» **The problem**: Reproduce all the entries precisely.

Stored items
------------
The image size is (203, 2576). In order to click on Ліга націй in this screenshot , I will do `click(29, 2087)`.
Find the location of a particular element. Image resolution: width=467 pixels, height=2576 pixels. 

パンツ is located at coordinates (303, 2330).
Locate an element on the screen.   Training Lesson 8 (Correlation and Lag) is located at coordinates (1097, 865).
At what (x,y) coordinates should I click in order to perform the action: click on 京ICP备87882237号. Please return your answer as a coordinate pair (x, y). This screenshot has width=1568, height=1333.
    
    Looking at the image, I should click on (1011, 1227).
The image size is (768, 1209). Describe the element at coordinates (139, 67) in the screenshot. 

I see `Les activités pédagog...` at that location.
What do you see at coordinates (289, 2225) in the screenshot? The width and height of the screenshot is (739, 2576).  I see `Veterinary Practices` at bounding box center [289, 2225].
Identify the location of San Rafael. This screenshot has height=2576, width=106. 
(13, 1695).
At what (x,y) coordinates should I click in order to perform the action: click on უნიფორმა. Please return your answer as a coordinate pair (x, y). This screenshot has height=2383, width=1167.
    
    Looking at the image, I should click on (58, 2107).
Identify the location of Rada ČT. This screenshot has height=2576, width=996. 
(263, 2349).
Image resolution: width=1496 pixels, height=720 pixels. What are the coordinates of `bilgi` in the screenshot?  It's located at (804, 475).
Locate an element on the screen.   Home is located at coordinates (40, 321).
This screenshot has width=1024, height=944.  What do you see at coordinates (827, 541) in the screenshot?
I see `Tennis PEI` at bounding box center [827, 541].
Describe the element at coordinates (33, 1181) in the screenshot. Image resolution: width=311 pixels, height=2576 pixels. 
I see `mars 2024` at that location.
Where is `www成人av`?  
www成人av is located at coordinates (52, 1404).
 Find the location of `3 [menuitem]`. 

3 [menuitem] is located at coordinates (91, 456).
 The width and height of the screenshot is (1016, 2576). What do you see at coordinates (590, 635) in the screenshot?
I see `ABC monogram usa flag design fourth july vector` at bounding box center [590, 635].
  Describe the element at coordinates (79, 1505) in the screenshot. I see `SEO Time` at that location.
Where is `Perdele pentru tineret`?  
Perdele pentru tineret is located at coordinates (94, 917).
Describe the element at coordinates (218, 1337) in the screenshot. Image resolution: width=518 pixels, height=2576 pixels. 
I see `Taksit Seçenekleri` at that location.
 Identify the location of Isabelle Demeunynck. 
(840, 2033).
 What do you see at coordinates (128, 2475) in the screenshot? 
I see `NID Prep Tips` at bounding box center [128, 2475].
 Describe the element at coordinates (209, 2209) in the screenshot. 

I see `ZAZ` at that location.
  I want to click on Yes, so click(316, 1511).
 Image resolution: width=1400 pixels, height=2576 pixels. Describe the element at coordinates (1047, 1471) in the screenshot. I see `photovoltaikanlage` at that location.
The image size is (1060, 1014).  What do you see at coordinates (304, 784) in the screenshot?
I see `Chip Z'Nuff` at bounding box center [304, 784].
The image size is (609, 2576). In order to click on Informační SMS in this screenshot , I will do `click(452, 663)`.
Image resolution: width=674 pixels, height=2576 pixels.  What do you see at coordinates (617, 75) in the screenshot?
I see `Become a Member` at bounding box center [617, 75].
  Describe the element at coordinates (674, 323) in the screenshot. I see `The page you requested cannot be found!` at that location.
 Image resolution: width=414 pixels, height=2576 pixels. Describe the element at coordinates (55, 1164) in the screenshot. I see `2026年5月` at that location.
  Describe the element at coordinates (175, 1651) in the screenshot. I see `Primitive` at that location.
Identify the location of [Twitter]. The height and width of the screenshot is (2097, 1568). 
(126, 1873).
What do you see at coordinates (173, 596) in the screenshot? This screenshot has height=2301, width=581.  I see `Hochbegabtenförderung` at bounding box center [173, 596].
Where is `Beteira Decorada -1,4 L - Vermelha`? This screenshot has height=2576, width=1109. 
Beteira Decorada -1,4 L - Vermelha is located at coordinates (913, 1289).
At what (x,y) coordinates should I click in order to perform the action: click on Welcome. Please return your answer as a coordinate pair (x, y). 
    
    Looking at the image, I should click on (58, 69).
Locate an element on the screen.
------------
» **Final answer**:
The image size is (203, 2576). In order to click on Ліга націй in this screenshot , I will do `click(29, 2087)`.
Find the location of a particular element. Image resolution: width=467 pixels, height=2576 pixels. 

パンツ is located at coordinates (303, 2330).
Locate an element on the screen.   Training Lesson 8 (Correlation and Lag) is located at coordinates (1097, 865).
At what (x,y) coordinates should I click in order to perform the action: click on 京ICP备87882237号. Please return your answer as a coordinate pair (x, y). This screenshot has width=1568, height=1333.
    
    Looking at the image, I should click on (1011, 1227).
The image size is (768, 1209). Describe the element at coordinates (139, 67) in the screenshot. 

I see `Les activités pédagog...` at that location.
What do you see at coordinates (289, 2225) in the screenshot? The width and height of the screenshot is (739, 2576).  I see `Veterinary Practices` at bounding box center [289, 2225].
Identify the location of San Rafael. This screenshot has height=2576, width=106. 
(13, 1695).
At what (x,y) coordinates should I click in order to perform the action: click on უნიფორმა. Please return your answer as a coordinate pair (x, y). This screenshot has height=2383, width=1167.
    
    Looking at the image, I should click on (58, 2107).
Identify the location of Rada ČT. This screenshot has height=2576, width=996. 
(263, 2349).
Image resolution: width=1496 pixels, height=720 pixels. What are the coordinates of `bilgi` in the screenshot?  It's located at (804, 475).
Locate an element on the screen.   Home is located at coordinates (40, 321).
This screenshot has width=1024, height=944.  What do you see at coordinates (827, 541) in the screenshot?
I see `Tennis PEI` at bounding box center [827, 541].
Describe the element at coordinates (33, 1181) in the screenshot. Image resolution: width=311 pixels, height=2576 pixels. 
I see `mars 2024` at that location.
Where is `www成人av`?  
www成人av is located at coordinates (52, 1404).
 Find the location of `3 [menuitem]`. 

3 [menuitem] is located at coordinates (91, 456).
 The width and height of the screenshot is (1016, 2576). What do you see at coordinates (590, 635) in the screenshot?
I see `ABC monogram usa flag design fourth july vector` at bounding box center [590, 635].
  Describe the element at coordinates (79, 1505) in the screenshot. I see `SEO Time` at that location.
Where is `Perdele pentru tineret`?  
Perdele pentru tineret is located at coordinates (94, 917).
Describe the element at coordinates (218, 1337) in the screenshot. Image resolution: width=518 pixels, height=2576 pixels. 
I see `Taksit Seçenekleri` at that location.
 Identify the location of Isabelle Demeunynck. 
(840, 2033).
 What do you see at coordinates (128, 2475) in the screenshot? 
I see `NID Prep Tips` at bounding box center [128, 2475].
 Describe the element at coordinates (209, 2209) in the screenshot. 

I see `ZAZ` at that location.
  I want to click on Yes, so click(316, 1511).
 Image resolution: width=1400 pixels, height=2576 pixels. Describe the element at coordinates (1047, 1471) in the screenshot. I see `photovoltaikanlage` at that location.
The image size is (1060, 1014).  What do you see at coordinates (304, 784) in the screenshot?
I see `Chip Z'Nuff` at bounding box center [304, 784].
The image size is (609, 2576). In order to click on Informační SMS in this screenshot , I will do `click(452, 663)`.
Image resolution: width=674 pixels, height=2576 pixels.  What do you see at coordinates (617, 75) in the screenshot?
I see `Become a Member` at bounding box center [617, 75].
  Describe the element at coordinates (674, 323) in the screenshot. I see `The page you requested cannot be found!` at that location.
 Image resolution: width=414 pixels, height=2576 pixels. Describe the element at coordinates (55, 1164) in the screenshot. I see `2026年5月` at that location.
  Describe the element at coordinates (175, 1651) in the screenshot. I see `Primitive` at that location.
Identify the location of [Twitter]. The height and width of the screenshot is (2097, 1568). 
(126, 1873).
What do you see at coordinates (173, 596) in the screenshot? This screenshot has height=2301, width=581.  I see `Hochbegabtenförderung` at bounding box center [173, 596].
Where is `Beteira Decorada -1,4 L - Vermelha`? This screenshot has height=2576, width=1109. 
Beteira Decorada -1,4 L - Vermelha is located at coordinates (913, 1289).
At what (x,y) coordinates should I click in order to perform the action: click on Welcome. Please return your answer as a coordinate pair (x, y). 
    
    Looking at the image, I should click on (58, 69).
Locate an element on the screen.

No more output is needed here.